A indústria pecuária amplifica o risco de doenças zoonóticas e pandemias. Segundo a OMS, cerca de 60% dos patógenos humanos e 75% das doenças infecciosas emergentes, como Ebola e HIV, têm origem animal. Esta ameaça conecta-se à produção alimentar através da degradação ambiental. O PNUMA identifica a degradação da terra e exploração da vida selvagem como principais vetores de zoonoses. A pecuária lidera essa transformação ambiental: no Brasil, 90% da área desmatada na Amazônia nas últimas décadas converteu-se em pastagens. O desmatamento rompe barreiras ecológicas, aumentando o contato entre vida selvagem, gado e humanos, o que cria condições ideais para a transmissão interespécies de vírus, também conhecido como spillover.
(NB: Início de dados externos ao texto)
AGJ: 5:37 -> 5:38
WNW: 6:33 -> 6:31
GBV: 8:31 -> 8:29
Simultaneamente, a pecuária industrial compromete a eficácia dos medicamentos ao promover resistência antimicrobiana. O uso rotineiro de antibióticos em animais saudáveis (para estimular o crescimento e prevenir doenças em condições de superlotação) impulsiona esta crise. A FAO identifica o setor como “principal usuário de antimicrobianos” globalmente. Não por acaso, o uso de antibióticos na pecuária industrial é tão expressivo que 75% da produção mundial desses medicamentos é destinada a esse setor. As consequências são graves: cerca de 1,27 milhão de pessoas morrem anualmente devido a infecções resistentes a antibióticos. Projeções indicam que esse número pode chegar a 10 milhões até 2050.
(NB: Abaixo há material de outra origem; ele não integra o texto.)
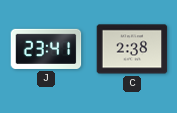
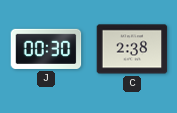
J: 23:41 -> 00:30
O consumo de produtos animais também aumenta o risco de doenças crônicas não transmissíveis, principais causas de mortalidade global. A IARC, após revisar mais de 800 estudos, chegou a conclusões significativas: a carne processada (salsichas, presunto, bacon) foi classificada como carcinogênica para humanos. Já a carne vermelha (bovina, suína, cordeiro) foi classificada como provavelmente carcinogênica, associada a cânceres colorretal, pancreático e prostático.